Causes of Periodontal Disease
Mouths are naturally full of bacteria, mucus, and other particles. All these factors are constantly working together to form a sticky, colorless substance on the teeth. This substance is known as plaque. Plaque can be removed via brushing and flossing. However, plaque that is not removed can harden and form tartar. Tartar cannot be removed by brushing alone but requires a professional cleaning by a dentist or dental hygienist.
Even plaque may cause gingivitis. Periodontitis, on the other hand, is typically caused by an accumulation of tartar or ongoing gum inflammation. Over time, this will create pockets between the gums and the teeth. These pockets act as natural magnets for bacteria, plaque, and tartar. They will gradually become deeper and collect more bacteria, potentially causing bone and tissue loss (including tooth loss). The immune system may also be strained by this type of chronic inflammation.
Treating Periodontal Disease
When it comes to treating periodontal disease, controlling the infection is key. There are various ways we may be able to treat periodontal disease. We decide which combination of methods is best on a patient-by-patient basis, depending on the extent of the disease. In any case, patients must maintain daily periodontal care at home. This may necessitate making certain lifestyle changes to prevent further aggravating the disease, such as stopping tobacco use.
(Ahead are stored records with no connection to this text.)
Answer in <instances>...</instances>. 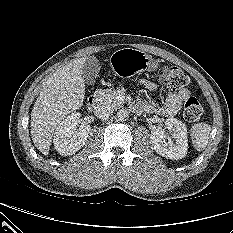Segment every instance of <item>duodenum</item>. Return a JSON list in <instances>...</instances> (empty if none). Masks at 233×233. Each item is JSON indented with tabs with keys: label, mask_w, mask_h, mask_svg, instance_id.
Masks as SVG:
<instances>
[{
	"label": "duodenum",
	"mask_w": 233,
	"mask_h": 233,
	"mask_svg": "<svg viewBox=\"0 0 233 233\" xmlns=\"http://www.w3.org/2000/svg\"><path fill=\"white\" fill-rule=\"evenodd\" d=\"M99 98L97 95H92L88 98L87 106L90 110H93L97 107Z\"/></svg>",
	"instance_id": "1"
}]
</instances>
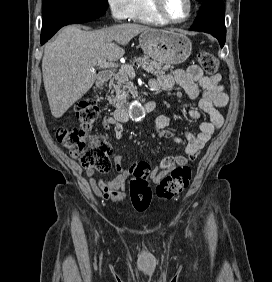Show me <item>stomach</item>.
Instances as JSON below:
<instances>
[{
    "label": "stomach",
    "instance_id": "stomach-1",
    "mask_svg": "<svg viewBox=\"0 0 272 282\" xmlns=\"http://www.w3.org/2000/svg\"><path fill=\"white\" fill-rule=\"evenodd\" d=\"M146 55L161 64H180L191 55L192 43L183 33L175 30L149 29L139 36Z\"/></svg>",
    "mask_w": 272,
    "mask_h": 282
}]
</instances>
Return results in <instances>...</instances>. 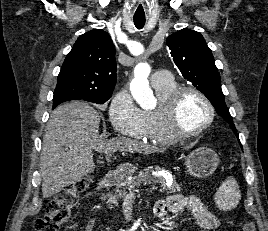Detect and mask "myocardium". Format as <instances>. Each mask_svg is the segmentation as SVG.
<instances>
[{"label": "myocardium", "instance_id": "myocardium-1", "mask_svg": "<svg viewBox=\"0 0 268 231\" xmlns=\"http://www.w3.org/2000/svg\"><path fill=\"white\" fill-rule=\"evenodd\" d=\"M194 93L207 105L209 111L208 120L192 131H183L178 124V107L182 97L186 93ZM164 119L168 133L176 139H185L198 136L209 128L215 119V108L208 96L201 90L192 86L178 87L166 100L164 105Z\"/></svg>", "mask_w": 268, "mask_h": 231}]
</instances>
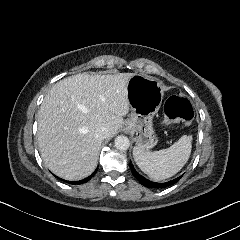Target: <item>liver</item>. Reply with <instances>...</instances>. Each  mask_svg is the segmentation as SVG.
<instances>
[{"instance_id": "6515ba94", "label": "liver", "mask_w": 240, "mask_h": 240, "mask_svg": "<svg viewBox=\"0 0 240 240\" xmlns=\"http://www.w3.org/2000/svg\"><path fill=\"white\" fill-rule=\"evenodd\" d=\"M134 73H79L52 86L38 113V145L46 167L57 176L81 180L95 170L105 127L107 139L123 128L130 109L126 85Z\"/></svg>"}]
</instances>
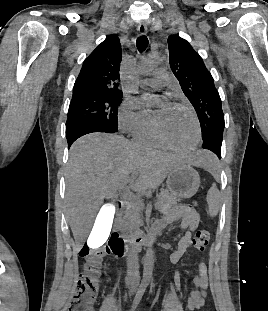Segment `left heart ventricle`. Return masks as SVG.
Returning <instances> with one entry per match:
<instances>
[{
  "instance_id": "b2bd125f",
  "label": "left heart ventricle",
  "mask_w": 268,
  "mask_h": 311,
  "mask_svg": "<svg viewBox=\"0 0 268 311\" xmlns=\"http://www.w3.org/2000/svg\"><path fill=\"white\" fill-rule=\"evenodd\" d=\"M162 135L178 147L190 146L196 137V128L191 115L171 104H162L154 112Z\"/></svg>"
}]
</instances>
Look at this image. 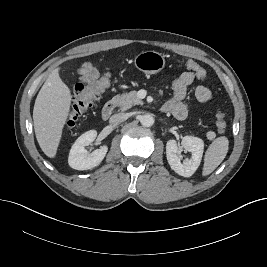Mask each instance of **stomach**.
Listing matches in <instances>:
<instances>
[{"instance_id": "0dacf381", "label": "stomach", "mask_w": 267, "mask_h": 267, "mask_svg": "<svg viewBox=\"0 0 267 267\" xmlns=\"http://www.w3.org/2000/svg\"><path fill=\"white\" fill-rule=\"evenodd\" d=\"M165 63L164 55L156 51H143L134 58L135 67L148 75L160 72Z\"/></svg>"}]
</instances>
Gingivitis can often be controlled and treated with good oral hygiene practices and a professional cleaning. However, patients with periodontitis may require more extensive treatment, including medications, deep cleanings, and sometimes even oral surgery.
Call Us Today
If you suspect you have periodontal disease, you must act quickly. We at Montgomery County Periodontal Associates can help. Call us today at 281-404-7548 to schedule an appointment or learn more about our services.
Frequently Asked Questions
Are there risk factors for periodontal disease?
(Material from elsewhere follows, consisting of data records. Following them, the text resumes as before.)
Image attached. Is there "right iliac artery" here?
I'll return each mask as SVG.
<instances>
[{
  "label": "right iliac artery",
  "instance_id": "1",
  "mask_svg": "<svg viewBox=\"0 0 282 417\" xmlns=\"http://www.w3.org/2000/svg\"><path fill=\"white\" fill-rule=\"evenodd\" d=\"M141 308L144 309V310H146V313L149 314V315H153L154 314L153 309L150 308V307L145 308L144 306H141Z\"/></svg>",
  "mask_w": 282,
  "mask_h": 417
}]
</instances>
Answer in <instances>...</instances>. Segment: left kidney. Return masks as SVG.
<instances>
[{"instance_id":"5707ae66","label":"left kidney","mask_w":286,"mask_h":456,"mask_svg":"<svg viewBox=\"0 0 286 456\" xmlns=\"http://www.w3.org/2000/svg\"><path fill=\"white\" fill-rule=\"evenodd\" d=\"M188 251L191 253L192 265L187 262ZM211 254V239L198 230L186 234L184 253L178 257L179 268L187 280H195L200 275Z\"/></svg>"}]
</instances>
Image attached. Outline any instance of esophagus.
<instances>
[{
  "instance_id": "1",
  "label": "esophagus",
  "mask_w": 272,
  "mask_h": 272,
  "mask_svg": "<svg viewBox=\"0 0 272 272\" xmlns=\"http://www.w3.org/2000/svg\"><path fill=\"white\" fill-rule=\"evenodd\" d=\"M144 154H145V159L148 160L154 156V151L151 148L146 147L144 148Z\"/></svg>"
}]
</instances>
There are several risk factors for periodontal disease, many of them having to do with lifestyle factors. Populations more vulnerable to periodontal disease include those who use tobacco and alcohol excessively or have poor oral hygiene. Genetics, certain medications, and some systemic diseases may also play a factor.
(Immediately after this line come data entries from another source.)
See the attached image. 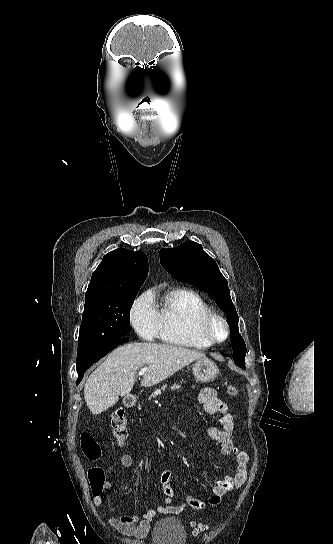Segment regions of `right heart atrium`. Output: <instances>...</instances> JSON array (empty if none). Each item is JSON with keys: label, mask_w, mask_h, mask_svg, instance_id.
<instances>
[{"label": "right heart atrium", "mask_w": 333, "mask_h": 544, "mask_svg": "<svg viewBox=\"0 0 333 544\" xmlns=\"http://www.w3.org/2000/svg\"><path fill=\"white\" fill-rule=\"evenodd\" d=\"M131 323L145 340H153L159 335L160 320L151 293L146 292L135 301L131 310Z\"/></svg>", "instance_id": "d8ad5b80"}]
</instances>
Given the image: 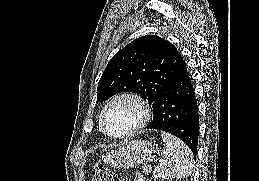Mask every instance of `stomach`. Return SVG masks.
I'll return each instance as SVG.
<instances>
[{
	"label": "stomach",
	"instance_id": "0dacf381",
	"mask_svg": "<svg viewBox=\"0 0 259 181\" xmlns=\"http://www.w3.org/2000/svg\"><path fill=\"white\" fill-rule=\"evenodd\" d=\"M157 151L149 141L134 140L109 152L105 159L113 167L129 169L153 160Z\"/></svg>",
	"mask_w": 259,
	"mask_h": 181
}]
</instances>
Is there a link between periodontal health and systemic health?
Research on periodontal health and systemic health is currently an emerging field. However, existing literature suggests that periodontitis may be associated with stroke and diabetes. It is also known that chronic inflammation lowers the body's general immunity against any kind of disease.
How can a periodontist remove plaque?
Dr. Mason will remove plaque during a scaling and root planing procedure, wherein he will clean below the gumline and smooth out any rough areas on the roots of the affected teeth. This may take one or two visits, depending on how much plaque has accumulated.
How can I take care of my oral health?
Besides brushing and flossing regularly, patients should use only a fluoridated toothpaste and mouthwash approved by the American Dental Association (ADA). Eating a balanced diet that is low in sugar and high in crunchy fruits and vegetables can also help.
How is periodontal disease diagnosed?
Dr. Mason will typically examine the jawbone to look for any loss of bone surrounding the teeth. He will also look for teeth movement, sensitivity, and alignment, along with other issues such as bleeding or swelling gums. Finally, he will check the firmness of the gums and examine the depth of the pockets.
Can children develop periodontal disease?
Periodontal disease is only rarely found in children, but it can still occur. In any case, patients of all ages should learn the importance of proper oral hygiene to reduce their chances of periodontal disease in the future.